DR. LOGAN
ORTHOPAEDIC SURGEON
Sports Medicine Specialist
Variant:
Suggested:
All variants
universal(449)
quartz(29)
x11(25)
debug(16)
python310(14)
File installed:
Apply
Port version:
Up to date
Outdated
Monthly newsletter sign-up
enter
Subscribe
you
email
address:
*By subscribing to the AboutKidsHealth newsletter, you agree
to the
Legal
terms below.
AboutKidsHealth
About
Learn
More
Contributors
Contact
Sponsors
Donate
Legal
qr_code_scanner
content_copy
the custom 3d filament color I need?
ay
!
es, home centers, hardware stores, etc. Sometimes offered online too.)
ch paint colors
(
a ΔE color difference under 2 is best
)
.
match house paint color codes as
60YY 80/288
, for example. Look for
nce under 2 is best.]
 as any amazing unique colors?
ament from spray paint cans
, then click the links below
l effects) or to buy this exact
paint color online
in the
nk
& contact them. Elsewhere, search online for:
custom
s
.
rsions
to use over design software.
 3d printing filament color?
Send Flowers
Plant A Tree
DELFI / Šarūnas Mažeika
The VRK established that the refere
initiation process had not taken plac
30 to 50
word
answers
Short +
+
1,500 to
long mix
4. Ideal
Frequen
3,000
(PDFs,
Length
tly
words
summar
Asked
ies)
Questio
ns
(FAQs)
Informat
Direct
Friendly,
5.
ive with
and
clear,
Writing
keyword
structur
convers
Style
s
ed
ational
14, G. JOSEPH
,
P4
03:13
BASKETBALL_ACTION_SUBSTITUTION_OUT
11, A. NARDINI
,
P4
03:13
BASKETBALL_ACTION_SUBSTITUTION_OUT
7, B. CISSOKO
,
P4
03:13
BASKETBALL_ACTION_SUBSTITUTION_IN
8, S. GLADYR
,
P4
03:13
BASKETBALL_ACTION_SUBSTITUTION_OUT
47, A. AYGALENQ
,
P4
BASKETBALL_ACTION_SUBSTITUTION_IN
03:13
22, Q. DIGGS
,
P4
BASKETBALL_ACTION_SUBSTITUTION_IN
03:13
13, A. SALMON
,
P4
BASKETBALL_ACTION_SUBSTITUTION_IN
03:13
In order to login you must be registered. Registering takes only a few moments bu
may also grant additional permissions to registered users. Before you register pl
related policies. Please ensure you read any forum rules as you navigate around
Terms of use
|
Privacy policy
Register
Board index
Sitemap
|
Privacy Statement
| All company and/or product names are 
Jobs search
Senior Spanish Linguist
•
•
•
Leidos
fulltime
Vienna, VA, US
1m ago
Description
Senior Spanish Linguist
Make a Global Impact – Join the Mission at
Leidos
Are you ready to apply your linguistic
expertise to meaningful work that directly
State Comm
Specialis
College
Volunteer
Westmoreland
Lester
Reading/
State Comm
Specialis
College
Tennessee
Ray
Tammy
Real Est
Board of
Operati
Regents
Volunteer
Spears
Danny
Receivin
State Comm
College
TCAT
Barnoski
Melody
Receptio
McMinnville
+++++
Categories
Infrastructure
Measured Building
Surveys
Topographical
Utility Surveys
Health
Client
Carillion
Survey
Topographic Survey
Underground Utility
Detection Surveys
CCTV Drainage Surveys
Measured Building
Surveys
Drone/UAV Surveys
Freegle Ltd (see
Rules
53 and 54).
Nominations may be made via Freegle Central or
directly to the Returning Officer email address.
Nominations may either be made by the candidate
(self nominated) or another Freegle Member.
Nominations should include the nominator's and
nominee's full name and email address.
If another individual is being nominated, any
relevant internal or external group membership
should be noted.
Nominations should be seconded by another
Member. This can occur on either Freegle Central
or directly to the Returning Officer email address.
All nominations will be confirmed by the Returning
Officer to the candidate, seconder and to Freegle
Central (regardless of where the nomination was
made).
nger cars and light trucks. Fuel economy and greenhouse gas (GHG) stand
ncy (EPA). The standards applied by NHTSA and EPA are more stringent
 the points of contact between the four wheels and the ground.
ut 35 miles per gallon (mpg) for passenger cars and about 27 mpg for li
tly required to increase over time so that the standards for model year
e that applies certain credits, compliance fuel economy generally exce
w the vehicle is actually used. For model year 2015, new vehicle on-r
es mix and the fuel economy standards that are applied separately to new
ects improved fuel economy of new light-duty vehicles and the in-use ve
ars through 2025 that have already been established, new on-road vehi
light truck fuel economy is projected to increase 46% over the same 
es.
+++++
*ACTIVITY*
Go through the records and show every line with the string "year" in it.

*RESPONSE*
tly required to increase over time so that the standards for model year
w the vehicle is actually used. For model year 2015, new vehicle on-r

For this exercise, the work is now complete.